DUILIO GOMES
‘Manas’: a água que afoga o silêncio
CRÍTICA: Filme de Marianna Brennand transforma cotidiano do Marajó em denúncia social e política


“Manas” nasce de uma geografia que aprisiona. Não apenas pelo mapa, mas pela lógica de um Brasil onde o Estado falha antes mesmo de chegar. Nas margens de Marajó, o filme constrói uma claustrofobia líquida: são as águas do rio que cercam e sufocam; são as necessidades básicas submersas num IDH de miséria; é o silêncio ribeirinho transformado em método de sobrevivência. Marianna Brennand filma essa asfixia sem pressa, mas com precisão, transformando cada remoada, cada travessia e cada muro de água numa metáfora do enclausuramento social que condena meninas ao destino que não escolheram.
Marcielle, interpretada por Jamilli Correa, sustenta o eixo emocional do filme com uma economia quase mineral. Seu rosto raramente sorri; sua expressão, sempre em suspenso, denuncia a vida que não se move. Há algo de João Cabral nesse olhar: uma secura que queima mais do que mostra. A violência nunca é explícita, porque o que importa aqui não é o ato, mas o mundo que o produz. Esse cuidado ético, assumido pela diretora, retira o espetáculo do trauma e o devolve à sua dimensão humana e política.
No universo de “Manas”, a violência é um rio subterrâneo que corre entre casas frágeis, igrejas que pregam resignação e instituições que chegam tarde demais. A submissão torna-se doutrina: introjetada pela religião, naturalizada pela pobreza, garantida pela omissão. As mulheres de Marajó carregam essa cruz estrutural. A mãe, Danielle, é o rosto mais duro desse ciclo: conivente não por maldade, mas por construção. Brennand escolhe mostrar como o trauma rearranja afetos e percepções, criando mulheres que confundem o agressor com o provedor, o cárcere com abrigo.

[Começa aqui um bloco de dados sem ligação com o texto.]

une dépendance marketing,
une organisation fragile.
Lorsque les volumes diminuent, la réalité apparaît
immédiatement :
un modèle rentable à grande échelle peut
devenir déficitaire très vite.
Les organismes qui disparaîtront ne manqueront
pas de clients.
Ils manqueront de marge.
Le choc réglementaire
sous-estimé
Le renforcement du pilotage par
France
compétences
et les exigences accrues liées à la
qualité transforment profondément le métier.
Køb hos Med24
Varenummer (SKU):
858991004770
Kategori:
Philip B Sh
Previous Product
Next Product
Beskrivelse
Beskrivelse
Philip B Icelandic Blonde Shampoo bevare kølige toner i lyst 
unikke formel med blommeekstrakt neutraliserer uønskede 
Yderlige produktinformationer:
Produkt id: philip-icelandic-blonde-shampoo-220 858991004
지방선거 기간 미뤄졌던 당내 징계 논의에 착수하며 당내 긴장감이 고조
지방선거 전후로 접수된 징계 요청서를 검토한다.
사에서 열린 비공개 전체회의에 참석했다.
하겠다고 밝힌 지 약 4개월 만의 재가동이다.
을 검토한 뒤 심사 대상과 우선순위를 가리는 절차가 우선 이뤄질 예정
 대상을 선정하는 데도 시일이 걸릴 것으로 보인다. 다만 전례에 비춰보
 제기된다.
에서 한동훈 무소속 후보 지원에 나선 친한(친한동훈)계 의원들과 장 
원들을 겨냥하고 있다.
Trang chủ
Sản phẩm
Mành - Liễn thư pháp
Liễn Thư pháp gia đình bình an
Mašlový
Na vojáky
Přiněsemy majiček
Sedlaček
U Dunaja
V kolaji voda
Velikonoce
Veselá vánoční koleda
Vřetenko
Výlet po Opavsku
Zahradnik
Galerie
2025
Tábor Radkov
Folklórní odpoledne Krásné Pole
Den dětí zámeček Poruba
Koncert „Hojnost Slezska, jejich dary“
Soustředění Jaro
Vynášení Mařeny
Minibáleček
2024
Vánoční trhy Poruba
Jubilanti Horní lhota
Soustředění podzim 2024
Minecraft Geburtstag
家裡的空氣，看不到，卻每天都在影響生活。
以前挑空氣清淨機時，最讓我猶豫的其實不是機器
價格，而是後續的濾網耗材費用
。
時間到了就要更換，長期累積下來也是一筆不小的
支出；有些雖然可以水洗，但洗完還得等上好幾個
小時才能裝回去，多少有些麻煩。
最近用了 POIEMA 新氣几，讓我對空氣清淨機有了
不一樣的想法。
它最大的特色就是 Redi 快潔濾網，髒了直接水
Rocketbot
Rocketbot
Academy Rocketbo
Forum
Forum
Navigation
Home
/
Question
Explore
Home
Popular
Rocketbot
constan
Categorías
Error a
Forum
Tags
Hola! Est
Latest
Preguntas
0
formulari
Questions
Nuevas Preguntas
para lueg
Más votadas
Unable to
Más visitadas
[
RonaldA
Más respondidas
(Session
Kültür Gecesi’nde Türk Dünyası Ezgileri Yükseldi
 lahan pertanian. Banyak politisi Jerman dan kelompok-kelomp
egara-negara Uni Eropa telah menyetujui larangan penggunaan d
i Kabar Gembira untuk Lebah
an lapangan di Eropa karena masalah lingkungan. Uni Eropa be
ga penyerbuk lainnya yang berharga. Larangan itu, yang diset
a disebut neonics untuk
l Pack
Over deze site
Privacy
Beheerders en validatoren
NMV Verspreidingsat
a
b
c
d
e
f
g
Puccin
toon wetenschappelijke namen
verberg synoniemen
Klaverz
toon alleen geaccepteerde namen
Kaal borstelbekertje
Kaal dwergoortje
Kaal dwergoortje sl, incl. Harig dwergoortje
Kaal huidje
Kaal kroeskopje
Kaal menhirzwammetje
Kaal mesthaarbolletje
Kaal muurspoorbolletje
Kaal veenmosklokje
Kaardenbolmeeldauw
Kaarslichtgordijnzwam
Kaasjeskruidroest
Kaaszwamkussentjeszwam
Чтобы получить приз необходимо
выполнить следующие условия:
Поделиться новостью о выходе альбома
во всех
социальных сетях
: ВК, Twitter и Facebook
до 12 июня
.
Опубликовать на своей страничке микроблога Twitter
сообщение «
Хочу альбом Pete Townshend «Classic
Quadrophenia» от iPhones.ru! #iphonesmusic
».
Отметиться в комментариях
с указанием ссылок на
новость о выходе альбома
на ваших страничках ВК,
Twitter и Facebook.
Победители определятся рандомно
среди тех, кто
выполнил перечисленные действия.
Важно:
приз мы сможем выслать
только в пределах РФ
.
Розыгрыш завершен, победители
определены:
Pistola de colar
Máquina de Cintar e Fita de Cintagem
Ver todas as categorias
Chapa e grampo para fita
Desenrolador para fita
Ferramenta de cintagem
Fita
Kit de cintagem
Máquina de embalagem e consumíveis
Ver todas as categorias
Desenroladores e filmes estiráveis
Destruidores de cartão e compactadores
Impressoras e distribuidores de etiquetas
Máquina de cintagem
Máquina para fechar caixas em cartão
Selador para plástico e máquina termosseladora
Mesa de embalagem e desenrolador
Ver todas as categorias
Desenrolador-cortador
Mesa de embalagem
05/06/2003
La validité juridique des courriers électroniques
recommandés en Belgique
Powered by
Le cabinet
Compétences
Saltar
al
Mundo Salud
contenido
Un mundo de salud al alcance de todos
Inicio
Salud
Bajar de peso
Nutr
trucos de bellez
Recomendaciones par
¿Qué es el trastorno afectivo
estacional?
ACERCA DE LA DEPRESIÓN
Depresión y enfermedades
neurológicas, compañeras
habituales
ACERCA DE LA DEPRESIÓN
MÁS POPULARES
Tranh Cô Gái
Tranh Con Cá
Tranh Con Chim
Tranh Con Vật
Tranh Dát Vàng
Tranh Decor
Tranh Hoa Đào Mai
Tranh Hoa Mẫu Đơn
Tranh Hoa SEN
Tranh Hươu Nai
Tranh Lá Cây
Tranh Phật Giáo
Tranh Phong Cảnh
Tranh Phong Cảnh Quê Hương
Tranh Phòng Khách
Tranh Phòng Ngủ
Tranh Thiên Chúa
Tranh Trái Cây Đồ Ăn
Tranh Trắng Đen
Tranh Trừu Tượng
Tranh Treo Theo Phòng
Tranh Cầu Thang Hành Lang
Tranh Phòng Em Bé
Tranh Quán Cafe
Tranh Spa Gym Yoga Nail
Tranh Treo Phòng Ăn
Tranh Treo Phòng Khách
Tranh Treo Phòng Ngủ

“Manas” denuncia como quem abre lentamente uma porta para revelar o inevitável. Nada é teatral; tudo é firme. A câmera observa. O roteiro avança como uma verdade que se impõe. Não há música que alivie, nem discurso que explique. Há apenas a força do cotidiano e a mecânica do abuso reproduzida com rigor.
O desfecho é uma navalha. Não pela violência, mas pelo diagnóstico. Quando a protagonista age, o gesto é menos vingança e mais resposta histórica. A salva de palmas registrada nos festivais não é pelo ato, mas pelo acúmulo de injustiça que ele simboliza.
A película entende que há algo de profundamente político no desejo de romper o ciclo, mesmo quando o Estado fracassou em fazê-lo. A cena final não propõe solução. Abre ferida. Expõe uma sociedade que empurra meninas para a beira do abismo e depois as culpa por saltarem.

“Manas” é cinema de realismo que não precisa gritar, porque carrega um país inteiro na voz embargada de uma menina. É obra que olha para a Amazônia sem exotismo, mas com urgência. É denúncia que se sustenta no que não mostra, naquilo que a sociedade insiste em varrer para debaixo das águas. Um filme que, tal como o rio que o inspira, corre por baixo, arrastando tudo o que encontra: silêncio, culpa, violência, ausência.
No fim, o que permanece é a certeza incômoda: a verdadeira claustrofobia não vem das águas, mas daquilo que permitimos que cresça dentro de nossas casas.
Onde assistir: Telecine e demais streamings com opção de locação.